▶ _What is expected_:
Only lines that contain the word "logiciel" are to be returned from the data below.

——

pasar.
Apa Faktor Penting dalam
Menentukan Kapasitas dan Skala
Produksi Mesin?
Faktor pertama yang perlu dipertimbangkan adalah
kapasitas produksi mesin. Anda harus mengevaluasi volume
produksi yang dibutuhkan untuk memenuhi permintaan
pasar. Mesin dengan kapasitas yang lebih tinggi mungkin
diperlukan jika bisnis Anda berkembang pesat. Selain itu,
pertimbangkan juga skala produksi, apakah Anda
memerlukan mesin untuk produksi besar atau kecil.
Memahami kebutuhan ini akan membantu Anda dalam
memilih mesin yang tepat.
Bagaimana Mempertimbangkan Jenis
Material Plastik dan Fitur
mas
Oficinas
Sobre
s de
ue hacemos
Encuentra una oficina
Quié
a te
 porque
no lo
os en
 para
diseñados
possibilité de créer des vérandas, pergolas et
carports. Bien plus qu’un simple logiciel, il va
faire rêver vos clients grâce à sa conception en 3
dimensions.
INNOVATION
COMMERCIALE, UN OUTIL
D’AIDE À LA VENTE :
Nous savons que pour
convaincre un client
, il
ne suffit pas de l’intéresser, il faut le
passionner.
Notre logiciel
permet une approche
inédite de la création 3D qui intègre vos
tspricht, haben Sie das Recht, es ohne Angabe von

——

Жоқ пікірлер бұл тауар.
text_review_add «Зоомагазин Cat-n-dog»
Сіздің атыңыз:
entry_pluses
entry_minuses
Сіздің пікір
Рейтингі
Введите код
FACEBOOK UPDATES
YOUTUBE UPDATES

——

▶ _Output for this task_:
carports. Bien plus qu’un simple logiciel, il va
Notre logiciel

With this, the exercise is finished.